The effluent collected from an anaerobic-anoxic-aerobic (A2O) process wastewater treatment plant in Kyoto City (Japan) after removing large particulate matter was used as the feed water for this study. Target compounds were not added to the feed water, as they were already present in the feed water. For the laboratory-scale experiments, the same feed water was used over any given week. We collected feed water once a week, stored it in a refrigerator, and fed the water to the columns directly by peristaltic pumps from the container in the refrigerator. The water temperature was increased to room temperature during transfer by placing a portion of the transfer line into a water bath. We did not account for the time lag between samplings of feed water and effluent water as the PPCP concentrations were stable (Yonetani et al. 2013).
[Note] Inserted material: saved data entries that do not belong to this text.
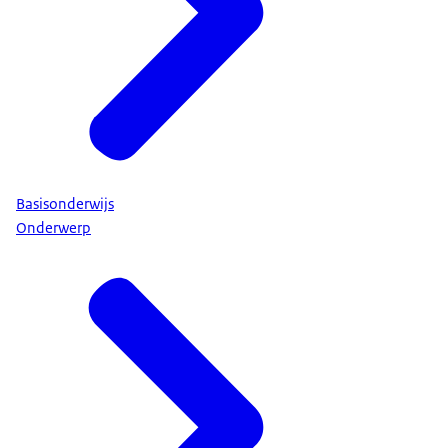
Basisonderwijs
Onderwerp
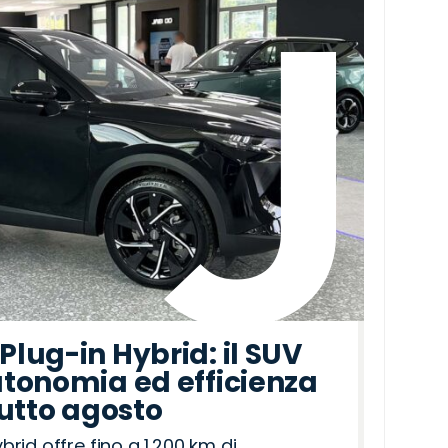
lug-in Hybrid: il SUV
tonomia ed efficienza
tutto agosto
id offre fino a 1.200 km di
This was also true for the triplicated sampling of the three target PPCPs used in this study. For the pilot-scale columns, A2O effluent was directly and continuously fed from an actual wastewater treatment facility (i.e., the columns were stationed in the facility). We did not account for the HRT (i.e., time lag) because of the limited access to the facility. However, according to a report of the long-term monitoring of PPCPs preceding this study (Yonetani et al. 2013), the PPCP concentrations were stable, and it was assumed that there was no need to account for the HRT.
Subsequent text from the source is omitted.